* **Problem details**
Transcribe the line that contains "Output each element" and every line after it to the end of the records, exactly and nothing else. Skip the pictures.

* **Information shown**
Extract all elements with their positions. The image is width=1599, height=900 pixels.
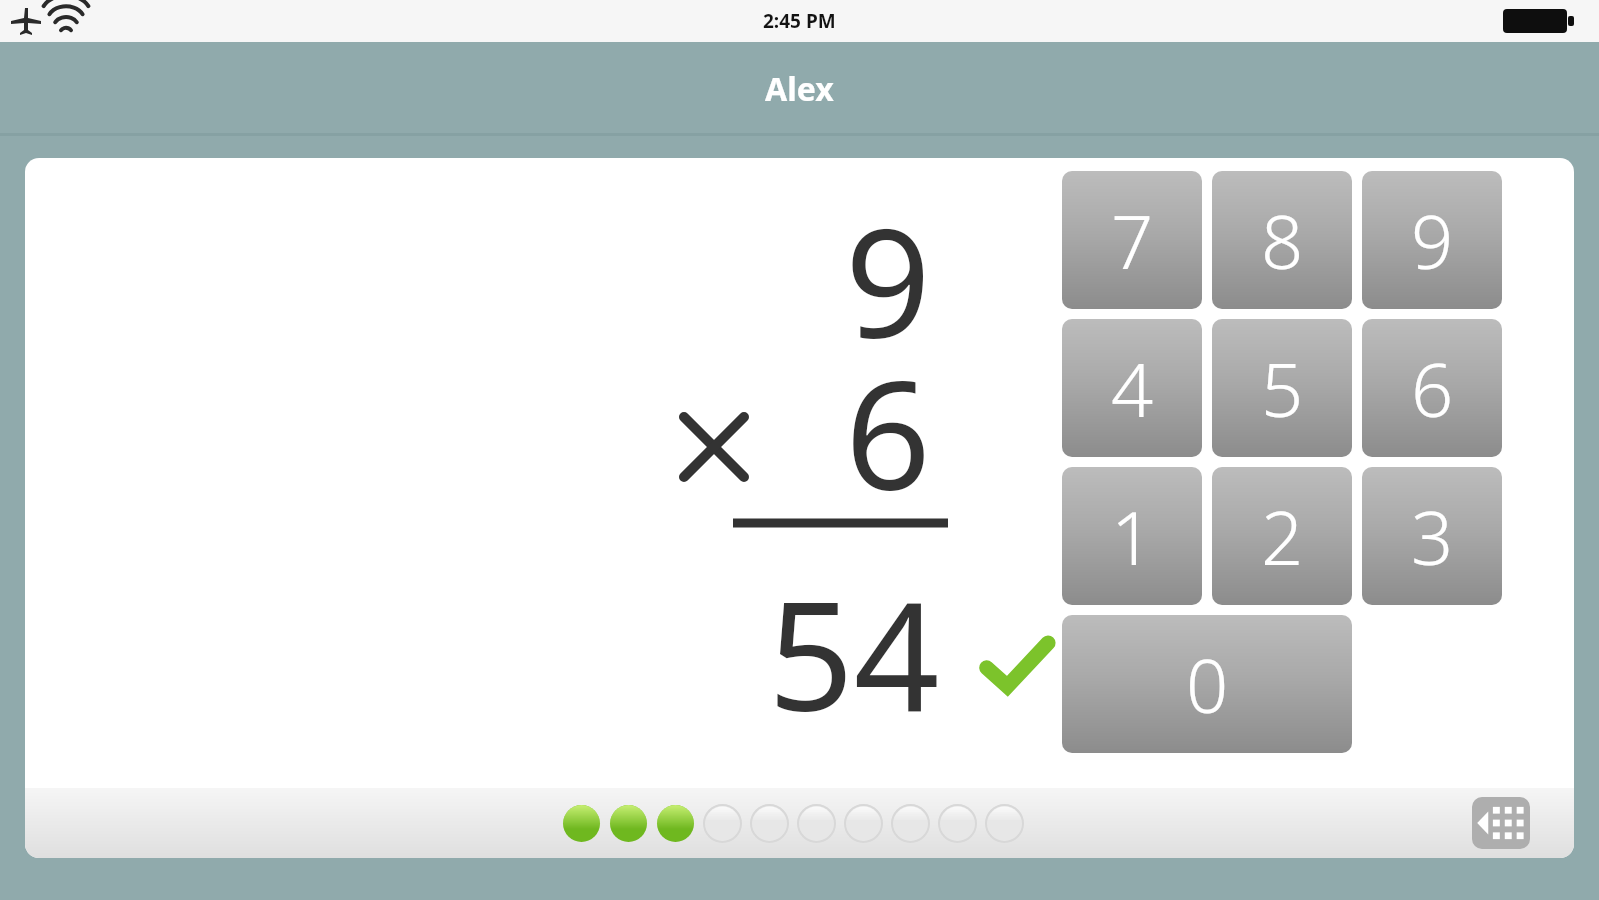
button[interactable]: 3 xyxy=(1362,467,1502,605)
staticText: 6 xyxy=(845,330,931,534)
staticText: 8 xyxy=(1261,190,1304,291)
staticText: 9 xyxy=(1411,190,1454,291)
staticText: 2:45 PM xyxy=(763,8,836,34)
staticText: 2 xyxy=(1261,486,1304,587)
button[interactable]: 0 xyxy=(1062,615,1352,753)
button[interactable]: 9 xyxy=(1362,171,1502,309)
staticText: 54 xyxy=(768,551,940,755)
staticText: 5 xyxy=(1261,338,1304,439)
button[interactable]: 6 xyxy=(1362,319,1502,457)
staticText: 1 xyxy=(1111,486,1154,587)
button[interactable]: 1 xyxy=(1062,467,1202,605)
staticText: 7 xyxy=(1111,190,1154,291)
staticText: 4 xyxy=(1111,338,1154,439)
staticText: 0 xyxy=(1186,634,1229,735)
staticText: 3 xyxy=(1411,486,1454,587)
button[interactable]: 5 xyxy=(1212,319,1352,457)
button[interactable]: 4 xyxy=(1062,319,1202,457)
staticText: Alex xyxy=(765,67,834,111)
button[interactable]: Hide keyboard xyxy=(1472,797,1530,849)
staticText: 9 xyxy=(845,178,931,382)
button[interactable]: 8 xyxy=(1212,171,1352,309)
staticText: 6 xyxy=(1411,338,1454,439)
button[interactable]: 7 xyxy=(1062,171,1202,309)
button[interactable]: 2 xyxy=(1212,467,1352,605)
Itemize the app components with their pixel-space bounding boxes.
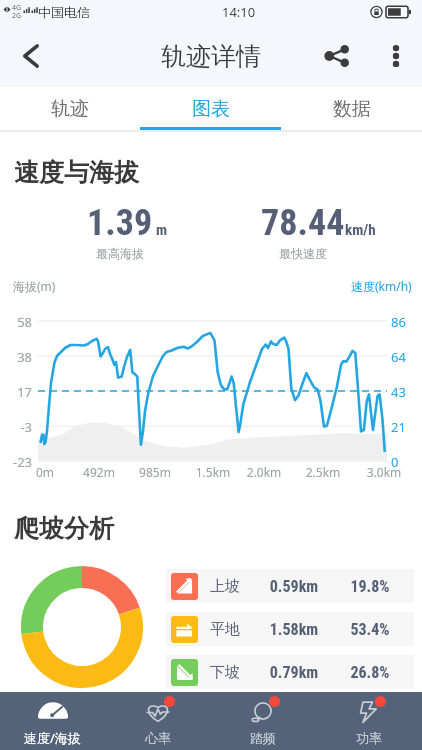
staticText: 86 <box>391 313 406 331</box>
staticText: 轨迹 <box>51 97 89 121</box>
staticText: 17 <box>0 383 32 401</box>
staticText: 心率 <box>145 730 171 746</box>
staticText: 38 <box>0 348 32 366</box>
staticText: 上坡 <box>210 577 240 596</box>
staticText: 0.59km <box>261 577 327 596</box>
button[interactable]: Share <box>305 24 369 87</box>
staticText: 0m <box>15 464 75 480</box>
button[interactable]: More options <box>369 24 422 87</box>
staticText: 0 <box>391 453 399 471</box>
staticText: -3 <box>0 418 32 436</box>
button[interactable]: 速度/海拔 <box>0 692 105 750</box>
staticText: 2.5km <box>293 464 353 480</box>
button[interactable]: 上坡 <box>166 569 414 603</box>
staticText: 下坡 <box>210 663 240 682</box>
staticText: -23 <box>0 453 32 471</box>
staticText: 4G <box>12 3 22 13</box>
staticText: 1.39 <box>87 202 153 244</box>
staticText: 43 <box>391 383 406 401</box>
staticText: 78.44 <box>261 202 345 244</box>
button[interactable]: 图表 <box>140 87 281 130</box>
staticText: 1.5km <box>183 464 243 480</box>
staticText: 轨迹详情 <box>161 41 261 72</box>
staticText: 最快速度 <box>279 246 327 261</box>
button[interactable]: Back <box>0 24 62 87</box>
staticText: km/h <box>345 221 376 239</box>
staticText: 492m <box>69 464 129 480</box>
staticText: m <box>156 221 168 239</box>
staticText: 图表 <box>192 97 230 121</box>
staticText: 64 <box>391 348 406 366</box>
staticText: 功率 <box>356 730 382 746</box>
staticText: 19.8% <box>340 577 400 596</box>
staticText: 海拔(m) <box>13 278 56 294</box>
staticText: 速度(km/h) <box>351 278 412 294</box>
staticText: 中国电信 <box>38 4 90 20</box>
staticText: 2.0km <box>234 464 294 480</box>
staticText: 53.4% <box>340 620 400 639</box>
staticText: 2G <box>12 11 22 21</box>
staticText: 0.79km <box>261 663 327 682</box>
button[interactable]: 平地 <box>166 612 414 646</box>
staticText: 21 <box>391 418 406 436</box>
button[interactable]: 心率 <box>105 692 210 750</box>
button[interactable]: 数据 <box>281 87 422 130</box>
button[interactable]: 轨迹 <box>0 87 140 130</box>
staticText: 速度/海拔 <box>24 729 81 747</box>
staticText: 985m <box>125 464 185 480</box>
button[interactable]: 踏频 <box>210 692 316 750</box>
staticText: 数据 <box>333 97 371 121</box>
staticText: 最高海拔 <box>96 246 144 261</box>
staticText: 14:10 <box>222 3 256 21</box>
staticText: 26.8% <box>340 663 400 682</box>
staticText: 平地 <box>210 620 240 639</box>
staticText: 速度与海拔 <box>14 157 139 188</box>
button[interactable]: 功率 <box>316 692 422 750</box>
staticText: 58 <box>0 313 32 331</box>
button[interactable]: 下坡 <box>166 655 414 689</box>
staticText: 爬坡分析 <box>14 513 114 544</box>
staticText: 3.0km <box>354 464 414 480</box>
staticText: 踏频 <box>250 730 276 746</box>
staticText: 1.58km <box>261 620 327 639</box>
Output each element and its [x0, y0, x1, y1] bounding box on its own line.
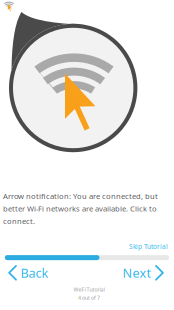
- staticText: Next: [122, 264, 152, 281]
- staticText: 4 out of 7: [78, 294, 100, 301]
- staticText: Skip Tutorial: [129, 242, 168, 251]
- staticText: Back: [20, 264, 48, 281]
- staticText: better Wi-Fi networks are available. Cli…: [3, 204, 157, 214]
- button[interactable]: Next: [120, 263, 164, 283]
- button[interactable]: Skip Tutorial: [114, 240, 168, 253]
- staticText: Arrow notification: You are connected, b…: [3, 191, 158, 201]
- staticText: connect.: [3, 216, 35, 226]
- button[interactable]: Back: [8, 263, 52, 283]
- staticText: WeFi Tutorial: [74, 286, 104, 293]
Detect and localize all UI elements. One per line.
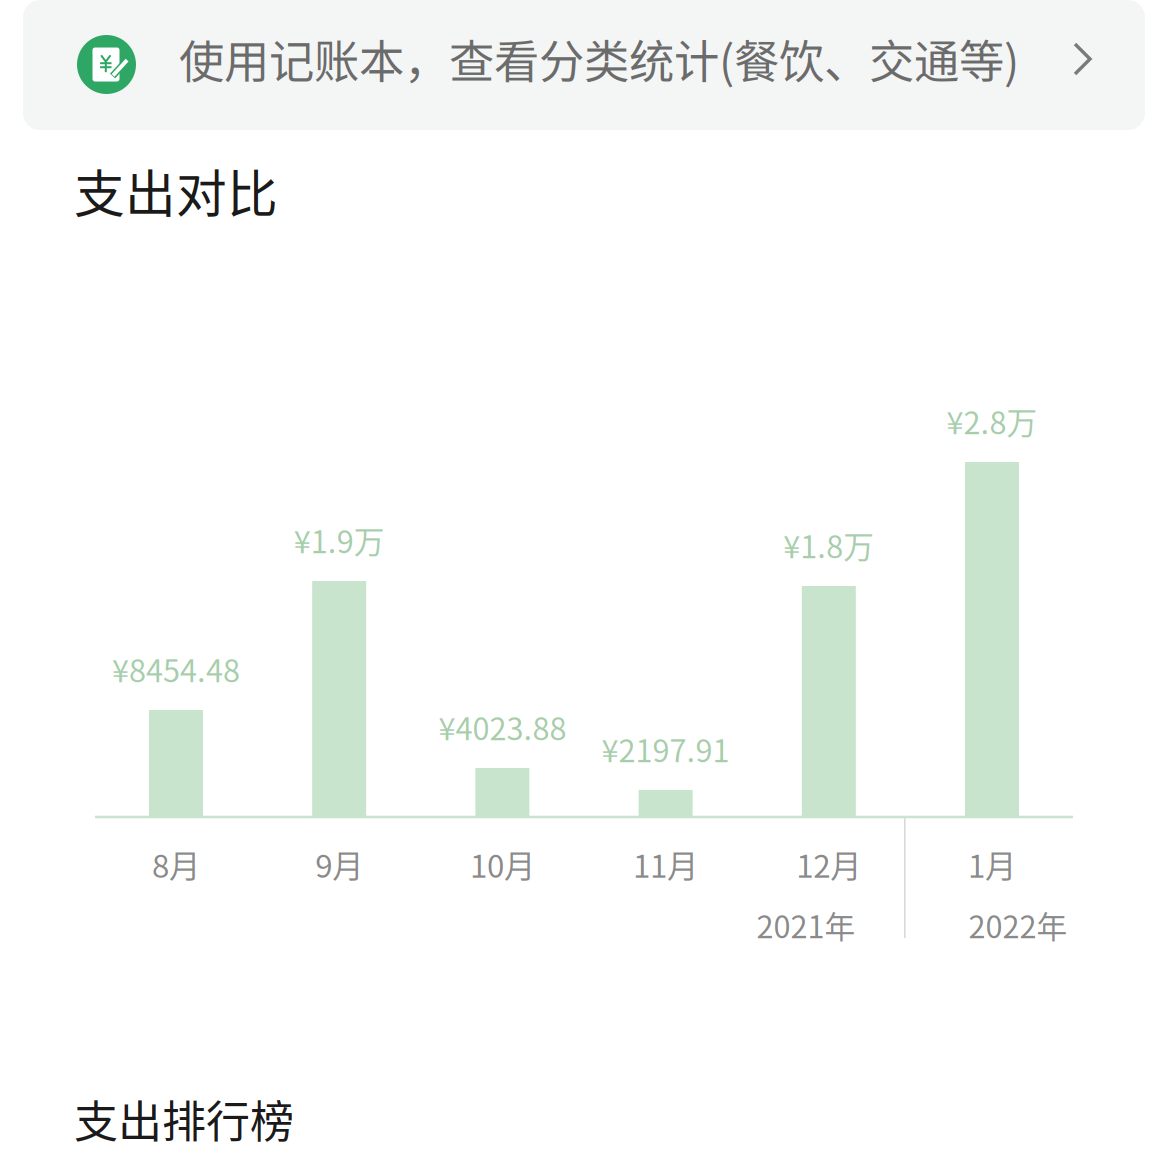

* **Your response**
Output each element and its [x0, y0, x1, y1] bounding box on its own line.
- staticText: Next: [122, 264, 152, 281]
- staticText: 4 out of 7: [78, 294, 100, 301]
- staticText: Skip Tutorial: [129, 242, 168, 251]
- staticText: Back: [20, 264, 48, 281]
- staticText: better Wi-Fi networks are available. Cli…: [3, 204, 157, 214]
- button[interactable]: Next: [120, 263, 164, 283]
- button[interactable]: Skip Tutorial: [114, 240, 168, 253]
- staticText: Arrow notification: You are connected, b…: [3, 191, 158, 201]
- staticText: connect.: [3, 216, 35, 226]
- button[interactable]: Back: [8, 263, 52, 283]
- staticText: WeFi Tutorial: [74, 286, 104, 293]
Detect and localize all UI elements. One per line.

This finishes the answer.